As a young adult, her dream came true. She graduated from the Naval ROTC Unit at Southern University and went on to serve at a number of bases.
Arlene became the first black woman to board the U.S.S. Cunningham and also joined several Carrier Detachments. “There’s nothing like seeing those jets take off and land on a Carrier,” she said. “This is when bonding with shipmates and discovering your inner strengths are at their peak.”
While serving at the Naval Base Evacuation Site, as part of the New Orleans Disaster Preparedness Team, tragedy struck when an 18-wheeler smashed into the right side of Arlene’s car. The accident left her paralyzed, unable to use her legs.
“I left my body and by God’s grace was allowed to come back, being told, ‘You have not accomplished your purpose’,” Arlene said of the near-death experience.

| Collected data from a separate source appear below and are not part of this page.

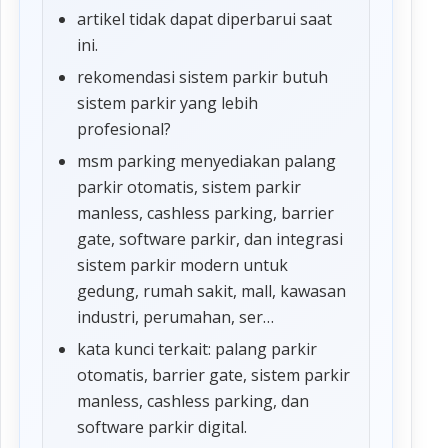
artikel tidak dapat diperbarui saat
ini.
rekomendasi sistem parkir butuh
sistem parkir yang lebih
profesional?
msm parking menyediakan palang
parkir otomatis, sistem parkir
manless, cashless parking, barrier
gate, software parkir, dan integrasi
sistem parkir modern untuk
gedung, rumah sakit, mall, kawasan
industri, perumahan, ser…
kata kunci terkait: palang parkir
otomatis, barrier gate, sistem parkir
manless, cashless parking, dan
software parkir digital.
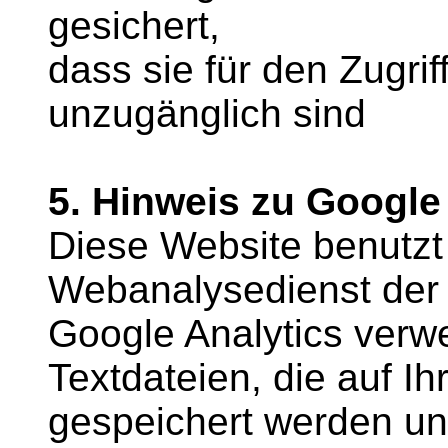
gesichert,
dass sie für den Zugrif
unzugänglich sind
5. Hinweis zu Google
Diese Website benutzt
Webanalysedienst der 
Google Analytics verwe
Textdateien, die auf 
gespeichert werden un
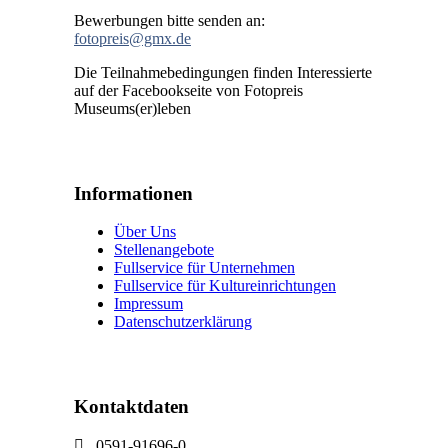
Bewerbungen bitte senden an:
fotopreis@gmx.de
Die Teilnahmebedingungen finden Interessierte
auf der Facebookseite von Fotopreis
Museums(er)leben
Informationen
Über Uns
Stellenangebote
Fullservice für Unternehmen
Fullservice für Kultureinrichtungen
Impressum
Datenschutzerklärung
Kontaktdaten
0591-91696-0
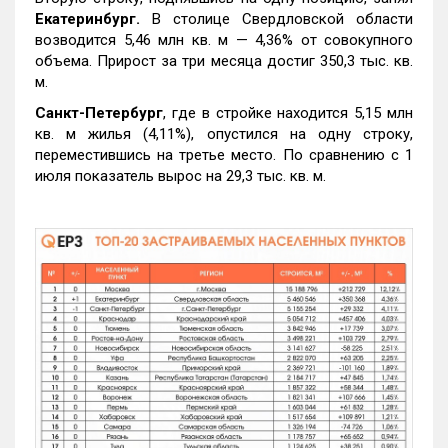
Екатеринбург.
В столице Свердловской области
возводится 5,46 млн кв. м — 4,36% от совокупного
объема. Прирост за три месяца достиг 350,3 тыс. кв.
м.
Санкт-Петербург
, где в стройке находится 5,15 млн
кв. м жилья (4,11%), опустился на одну строку,
переместившись на третье место. По сравнению с 1
июля показатель вырос на 29,3 тыс. кв. м.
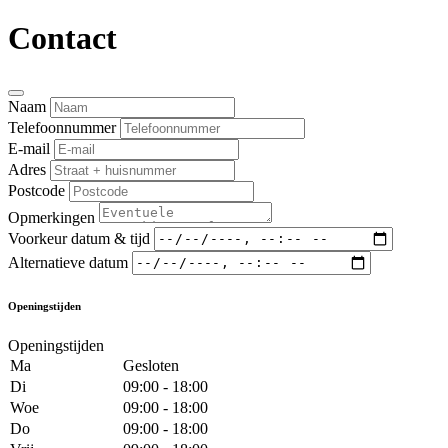
Contact
Naam
Telefoonnummer
E-mail
Adres
Postcode
Opmerkingen
Voorkeur datum & tijd
Alternatieve datum
Openingstijden
Openingstijden
Ma
Gesloten
Di
09:00 - 18:00
Woe
09:00 - 18:00
Do
09:00 - 18:00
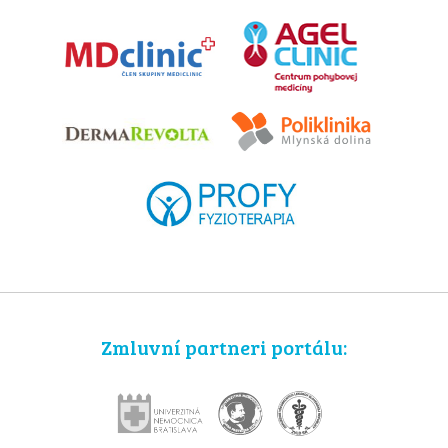
Zmluvní partneri portálu:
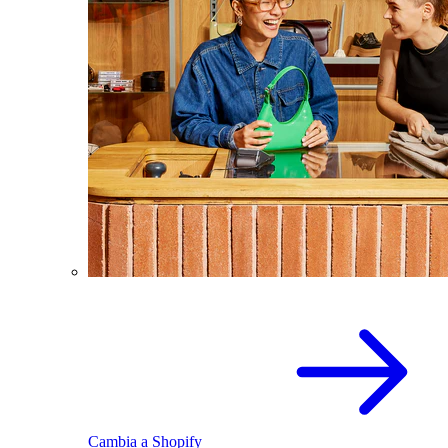
Cambia a Shopify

Today, like many veterans, Arlene lives with the mental anguish of PTSD. And, more than 20 years later, she still confronts the persistent aches in her arms, neck and shoulders.
But gratitude is a powerful feeling, and Arlene feels much of that. She is grateful for the support she has received along the way from her family, her church and her friends at DAV.
“One of the most significant things the DAV did was rally around me and other veterans to encourage us to participate in the National Wheelchair Games,” she said. “I have been working though the hardest part of being in counseling for PTSD, and one of the challenges with fighting stress and other issues is resisting the urge to isolate yourself.”
These games have pushed Arlene to get back out in the world, exercising and having fun with her fellow veterans. She hopes other veterans will also reach out for help when they are in need.
“DAV has been able to bring veterans together even in sensitive areas of one’s life,” Arlene said. “We feel safe sharing our struggles and victories.”